'''

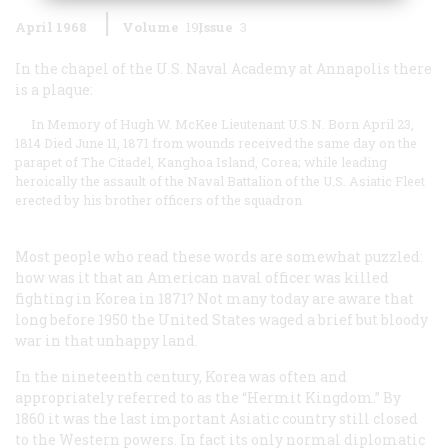
April 1968
Volume
19
Issue
3
In the chapel of the U.S. Naval Academy at Annapolis there
is a plaque:
In Memory of Hugh W. McKee Lieutenant U.S.N. Born April 23,
1814 Died June 11, 1871 from wounds received the same day on the
parapet of The Citadel, Kanghoa Island, Corea; while leading
heroically the assault of the Naval Battalion of the U.S. Asiatic Fleet
erected by his brother officers of the squadron
Most people who read these words are somewhat puzzled:
how was it that an American naval officer was killed
fighting in Korea in 1871? Not many today are aware that
long before 1950 the United States waged a brief but bloody
war in that unhappy land.
In the nineteenth century, Korea was often and
appropriately referred to as the “Hermit Kingdom.” By
1860 it was the last important Asiatic country still closed
to the Western powers. In fact its only normal diplomatic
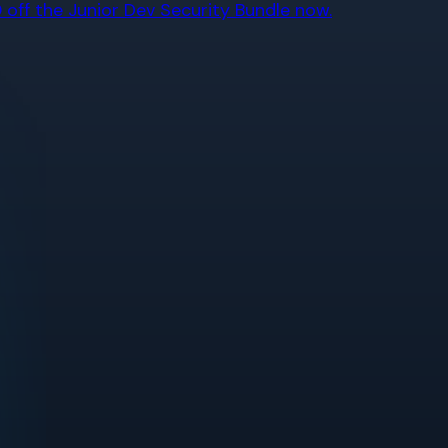
off the Junior Dev Security Bundle now.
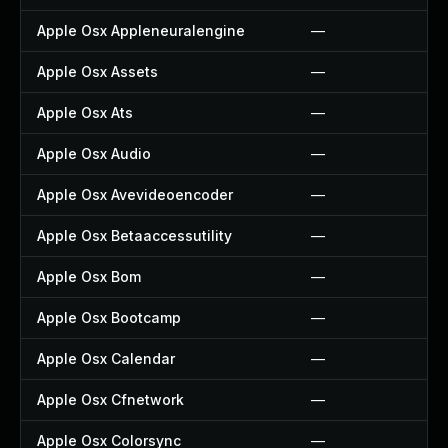
Apple Osx Appleneuralengine
—
Apple Osx Assets
—
Apple Osx Ats
—
Apple Osx Audio
—
Apple Osx Avevideoencoder
—
Apple Osx Betaaccessutility
—
Apple Osx Bom
—
Apple Osx Bootcamp
—
Apple Osx Calendar
—
Apple Osx Cfnetwork
—
Apple Osx Colorsync
—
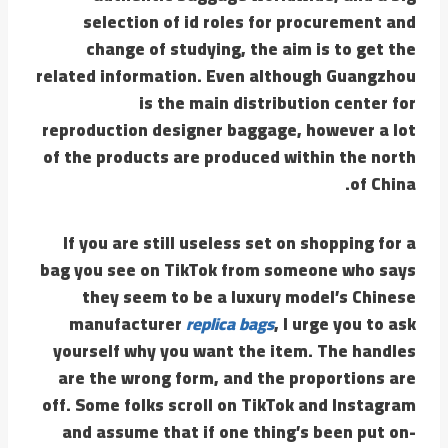
selection of id roles for procurement and
change of studying, the aim is to get the
related information. Even although Guangzhou
is the main distribution center for
reproduction designer baggage, however a lot
of the products are produced within the north
of China.
If you are still useless set on shopping for a
bag you see on TikTok from someone who says
they seem to be a luxury model’s Chinese
manufacturer
replica bags
, I urge you to ask
yourself why you want the item. The handles
are the wrong form, and the proportions are
off. Some folks scroll on TikTok and Instagram
and assume that if one thing’s been put on-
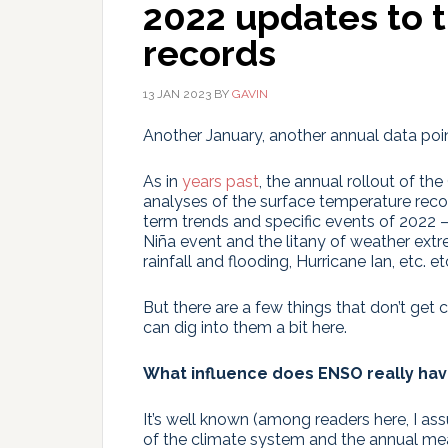
2022 updates to 
records
13 JAN 2023
BY
GAVIN
Another January, another annual data poin
As in
years past
, the annual rollout of 
analyses of the surface temperature reco
term trends and specific events of 2022 
Niña event and the litany of weather ext
rainfall and flooding, Hurricane Ian, etc. etc
But there are a few things that don’t get
can dig into them a bit here.
What influence does ENSO really ha
It’s well known (among readers here, I ass
of the climate system and the annual me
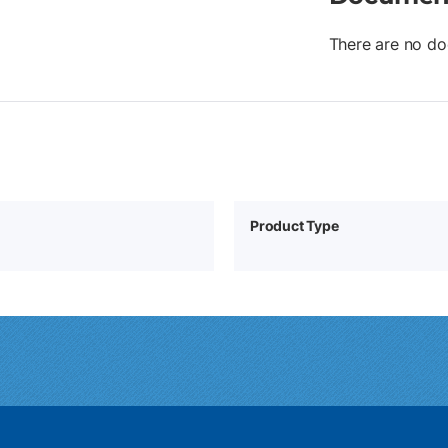
There are no do
Product Type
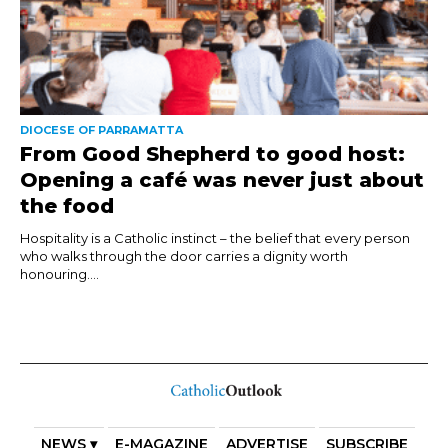
DIOCESE OF PARRAMATTA
From Good Shepherd to good host:
Opening a café was never just about
the food
Hospitality is a Catholic instinct – the belief that every person
who walks through the door carries a dignity worth
honouring....
NEWS ▾
E-MAGAZINE
ADVERTISE
SUBSCRIBE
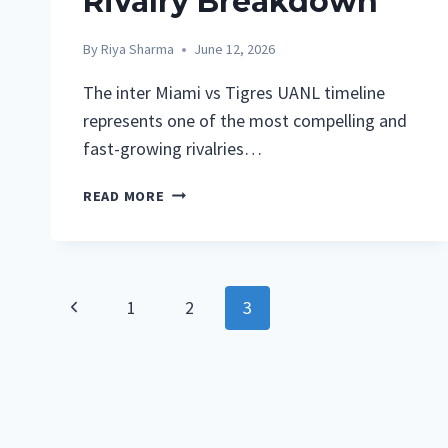
Rivalry Breakdown
By
Riya Sharma
June 12, 2026
The inter Miami vs Tigres UANL timeline
represents one of the most compelling and
fast-growing rivalries…
INTER
READ MORE
MIAMI
VS
TIGRES
UANL
Page
Previous
1
2
3
TIMELINE:
COMPLETE
Navigation
Page
MATCH
HISTORY,
RESULTS,
AND
RIVALRY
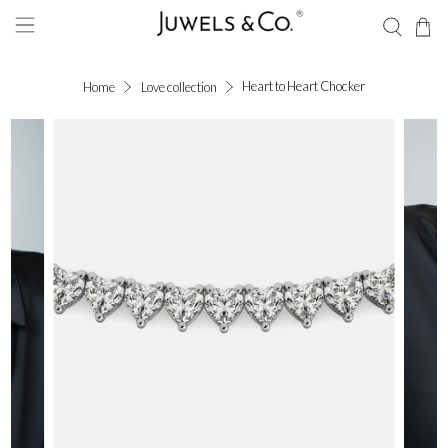
Heart to Heart Chocker
Home
Love collection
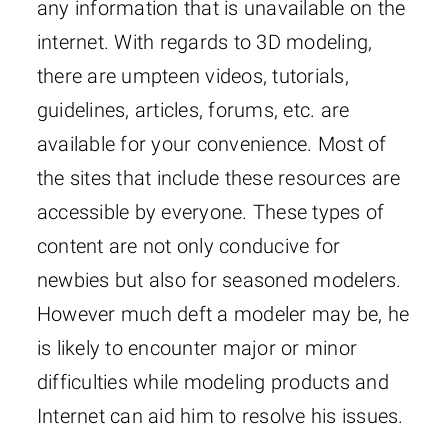
any information that is unavailable on the
internet. With regards to 3D modeling,
there are umpteen videos, tutorials,
guidelines, articles, forums, etc. are
available for your convenience. Most of
the sites that include these resources are
accessible by everyone. These types of
content are not only conducive for
newbies but also for seasoned modelers.
However much deft a modeler may be, he
is likely to encounter major or minor
difficulties while modeling products and
Internet can aid him to resolve his issues.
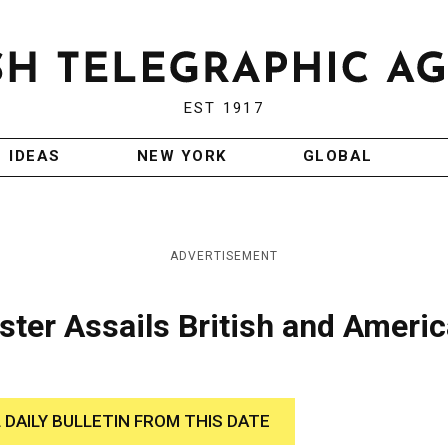
EST 1917
IDEAS
NEW YORK
GLOBAL
ADVERTISEMENT
ster Assails British and Ameri
 DAILY BULLETIN FROM THIS DATE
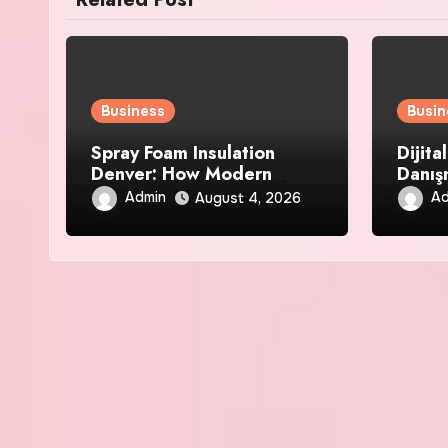
Business
Busin
Spray Foam Insulation
Dijita
Denver: How Modern
Danış
Insulation Improves Air
Analiz
Admin
Ad
August 4, 2026
Sealing and Strengthens
Your Property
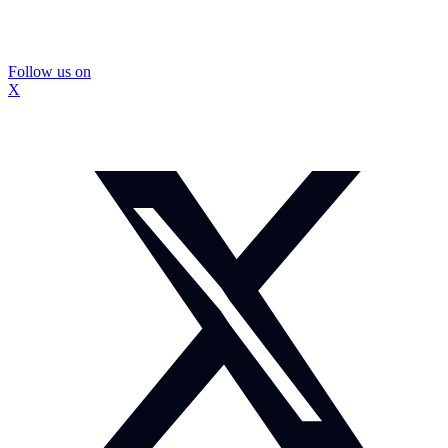
Follow us on
X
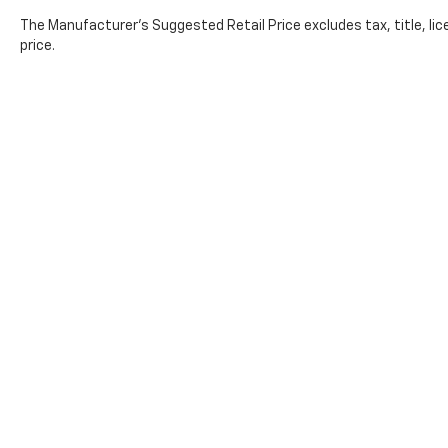
The Manufacturer's Suggested Retail Price excludes tax, title, lic
price.
Copyright © 2026
by
DealerOn
|
Sitemap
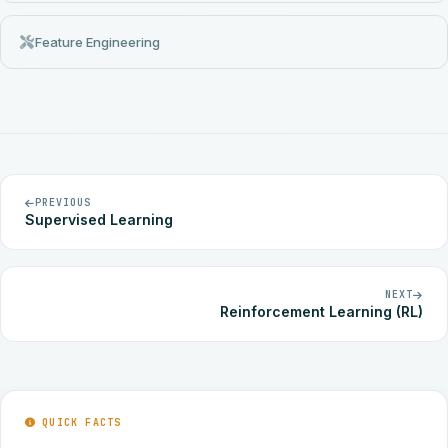
Feature Engineering
PREVIOUS
Supervised Learning
NEXT
Reinforcement Learning (RL)
QUICK FACTS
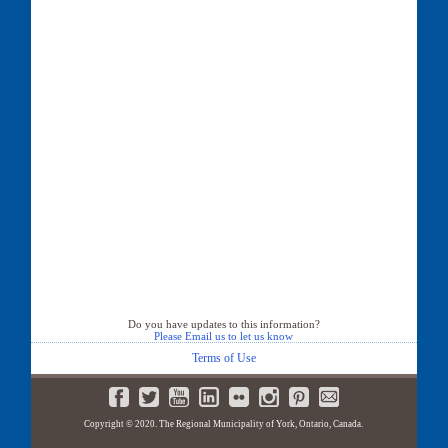
Do you have updates to this information?
Please Email us to let us know
Terms of Use
Copyright © 2020. The Regional Municipality of York, Ontario, Canada.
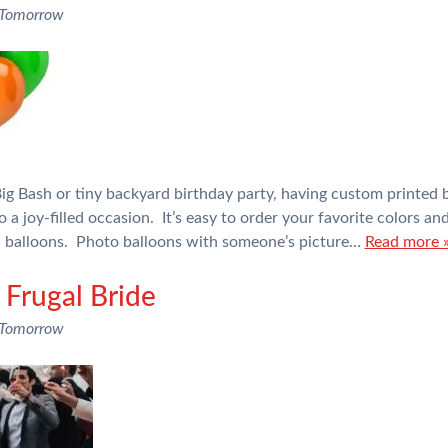
 Tomorrow
g Bash or tiny backyard birthday party, having custom printed b
o a joy-filled occasion. It’s easy to order your favorite colors a
il balloons. Photo balloons with someone’s picture…
Read more 
 Frugal Bride
 Tomorrow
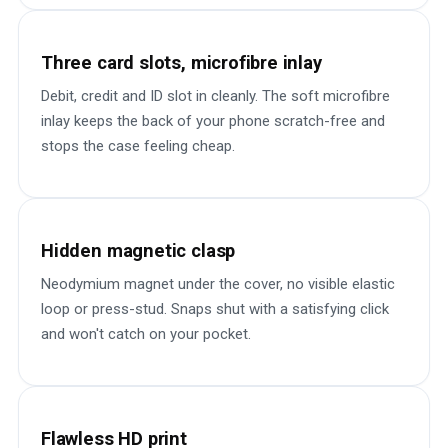
Three card slots, microfibre inlay
Debit, credit and ID slot in cleanly. The soft microfibre
inlay keeps the back of your phone scratch-free and
stops the case feeling cheap.
Hidden magnetic clasp
Neodymium magnet under the cover, no visible elastic
loop or press-stud. Snaps shut with a satisfying click
and won't catch on your pocket.
Flawless HD print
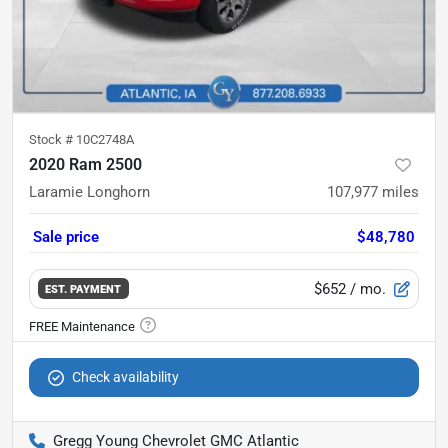
Stock #
10C2748A
2020 Ram 2500
Laramie Longhorn
107,977
miles
Sale price
$48,780
$652
/ mo.
EST. PAYMENT
Check availability
Gregg Young Chevrolet GMC Atlantic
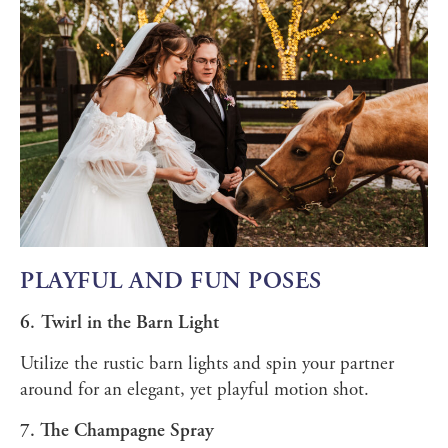
PLAYFUL AND FUN POSES
6. Twirl in the Barn Light
Utilize the rustic barn lights and spin your partner
around for an elegant, yet playful motion shot.
7. The Champagne Spray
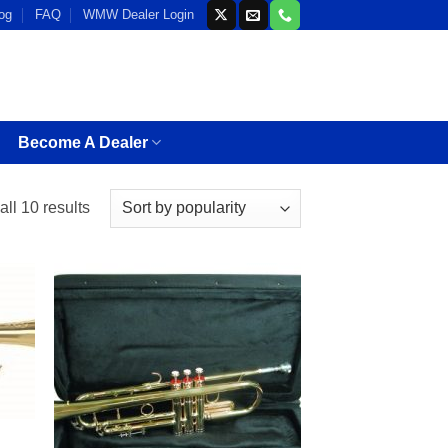
og
FAQ
WMW Dealer Login
Become A Dealer
Sorted
ll 10 results
by
popularity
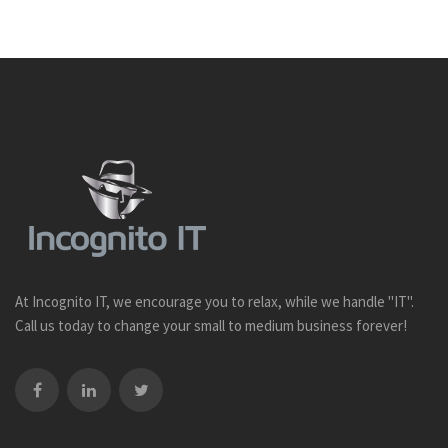
At Incognito IT, we encourage you to relax, while we handle "IT".
Call us today to change your small to medium business forever!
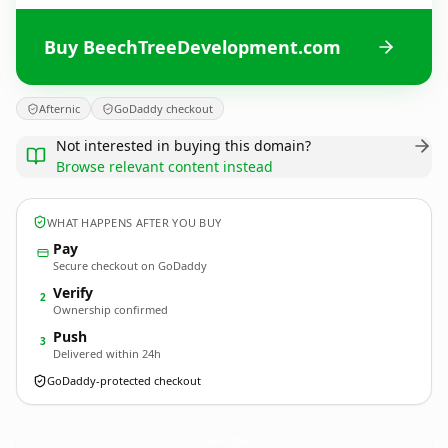
Buy BeechTreeDevelopment.com
Afternic
GoDaddy checkout
Not interested in buying this domain?
Browse relevant content instead
WHAT HAPPENS AFTER YOU BUY
Pay
Secure checkout on GoDaddy
Verify
2
Ownership confirmed
Push
3
Delivered within 24h
GoDaddy-protected checkout
BeechTreeDevelopment.
com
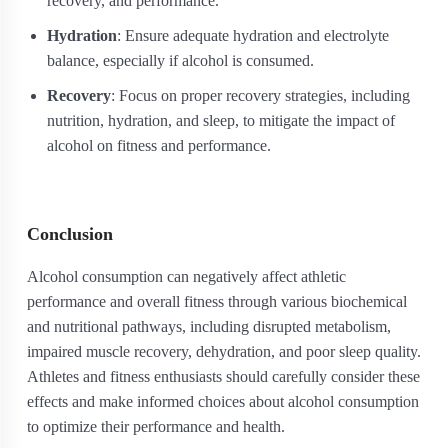
recovery, and performance.
Hydration
: Ensure adequate hydration and electrolyte
balance, especially if alcohol is consumed.
Recovery
: Focus on proper recovery strategies, including
nutrition, hydration, and sleep, to mitigate the impact of
alcohol on fitness and performance.
Conclusion
Alcohol consumption can negatively affect athletic
performance and overall fitness through various biochemical
and nutritional pathways, including disrupted metabolism,
impaired muscle recovery, dehydration, and poor sleep quality.
Athletes and fitness enthusiasts should carefully consider these
effects and make informed choices about alcohol consumption
to optimize their performance and health.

'''

**TO DO:**
Each entry should appear again exactly as written, pictures excluded.

**ANSWER TO THE PROBLEM:**
April 1968
Volume
19
Issue
3
In the chapel of the U.S. Naval Academy at Annapolis there
is a plaque:
In Memory of Hugh W. McKee Lieutenant U.S.N. Born April 23,
1814 Died June 11, 1871 from wounds received the same day on the
parapet of The Citadel, Kanghoa Island, Corea; while leading
heroically the assault of the Naval Battalion of the U.S. Asiatic Fleet
erected by his brother officers of the squadron
Most people who read these words are somewhat puzzled:
how was it that an American naval officer was killed
fighting in Korea in 1871? Not many today are aware that
long before 1950 the United States waged a brief but bloody
war in that unhappy land.
In the nineteenth century, Korea was often and
appropriately referred to as the “Hermit Kingdom.” By
1860 it was the last important Asiatic country still closed
to the Western powers. In fact its only normal diplomatic
off the Junior Dev Security Bundle now.
Apple Osx Appleneuralengine
—
Apple Osx Assets
—
Apple Osx Ats
—
Apple Osx Audio
—
Apple Osx Avevideoencoder
—
Apple Osx Betaaccessutility
—
Apple Osx Bom
—
Apple Osx Bootcamp
—
Apple Osx Calendar
—
Apple Osx Cfnetwork
—
Apple Osx Colorsync
—
selection of id roles for procurement and
change of studying, the aim is to get the
related information. Even although Guangzhou
is the main distribution center for
reproduction designer baggage, however a lot
of the products are produced within the north
of China.
If you are still useless set on shopping for a
bag you see on TikTok from someone who says
they seem to be a luxury model’s Chinese
manufacturer
replica bags
, I urge you to ask
yourself why you want the item. The handles
are the wrong form, and the proportions are
off. Some folks scroll on TikTok and Instagram
and assume that if one thing’s been put on-
2022 updates to 
records
13 JAN 2023
BY
GAVIN
Another January, another annual data poin
As in
years past
, the annual rollout of 
analyses of the surface temperature reco
term trends and specific events of 2022 
Niña event and the litany of weather ext
rainfall and flooding, Hurricane Ian, etc. etc
But there are a few things that don’t get
can dig into them a bit here.
What influence does ENSO really ha
It’s well known (among readers here, I ass
of the climate system and the annual me
There are no do
Product Type
DIOCESE OF PARRAMATTA
From Good Shepherd to good host:
Opening a café was never just about
the food
Hospitality is a Catholic instinct – the belief that every person
who walks through the door carries a dignity worth
honouring....
NEWS ▾
E-MAGAZINE
ADVERTISE
SUBSCRIBE
Rivalry Breakdown
By
Riya Sharma
June 12, 2026
The inter Miami vs Tigres UANL timeline
represents one of the most compelling and
fast-growing rivalries…
INTER
READ MORE
MIAMI
VS
TIGRES
UANL
Page
Previous
1
2
3
TIMELINE:
COMPLETE
Navigation
Page
MATCH
HISTORY,
RESULTS,
AND
RIVALRY
Heart to Heart Chocker
Home
Love collection
any information that is unavailable on the
internet. With regards to 3D modeling,
there are umpteen videos, tutorials,
guidelines, articles, forums, etc. are
available for your convenience. Most of
the sites that include these resources are
accessible by everyone. These types of
content are not only conducive for
newbies but also for seasoned modelers.
However much deft a modeler may be, he
is likely to encounter major or minor
difficulties while modeling products and
Internet can aid him to resolve his issues.
EST 1917
IDEAS
NEW YORK
GLOBAL
ADVERTISEMENT
ster Assails British and Ameri
 DAILY BULLETIN FROM THIS DATE
Business
Busin
Spray Foam Insulation
Dijita
Denver: How Modern
Danış
Insulation Improves Air
Analiz
Admin
Ad
August 4, 2026
Sealing and Strengthens
Your Property
Follow us on
X
The Manufacturer's Suggested Retail Price excludes tax, title, lic
price.
Copyright © 2026
by
DealerOn
|
Sitemap
Feature Engineering
PREVIOUS
Supervised Learning
NEXT
Reinforcement Learning (RL)
QUICK FACTS
Do you have updates to this information?
Please Email us to let us know
Terms of Use
Copyright © 2020. The Regional Municipality of York, Ontario, Canada.
 Tomorrow
g Bash or tiny backyard birthday party, having custom printed b
o a joy-filled occasion. It’s easy to order your favorite colors a
il balloons. Photo balloons with someone’s picture…
Read more 
 Frugal Bride
 Tomorrow
Three card slots, microfibre inlay
Debit, credit and ID slot in cleanly. The soft microfibre
inlay keeps the back of your phone scratch-free and
stops the case feeling cheap.
Hidden magnetic clasp
Neodymium magnet under the cover, no visible elastic
loop or press-stud. Snaps shut with a satisfying click
and won't catch on your pocket.
Flawless HD print
Stock #
10C2748A
2020 Ram 2500
Laramie Longhorn
107,977
miles
Sale price
$48,780
$652
/ mo.
EST. PAYMENT
Check availability
Gregg Young Chevrolet GMC Atlantic
PLAYFUL AND FUN POSES
6. Twirl in the Barn Light
Utilize the rustic barn lights and spin your partner
around for an elegant, yet playful motion shot.
7. The Champagne Spray
og
FAQ
WMW Dealer Login
Become A Dealer
Sorted
ll 10 results
by
popularity
At Incognito IT, we encourage you to relax, while we handle "IT".
Call us today to change your small to medium business forever!
Buy BeechTreeDevelopment.com
Afternic
GoDaddy checkout
Not interested in buying this domain?
Browse relevant content instead
WHAT HAPPENS AFTER YOU BUY
Pay
Secure checkout on GoDaddy
Verify
2
Ownership confirmed
Push
3
Delivered within 24h
GoDaddy-protected checkout
BeechTreeDevelopment.
com
recovery, and performance.
Hydration
: Ensure adequate hydration and electrolyte
balance, especially if alcohol is consumed.
Recovery
: Focus on proper recovery strategies, including
nutrition, hydration, and sleep, to mitigate the impact of
alcohol on fitness and performance.
Conclusion
Alcohol consumption can negatively affect athletic
performance and overall fitness through various biochemical
and nutritional pathways, including disrupted metabolism,
impaired muscle recovery, dehydration, and poor sleep quality.
Athletes and fitness enthusiasts should carefully consider these
effects and make informed choices about alcohol consumption
to optimize their performance and health.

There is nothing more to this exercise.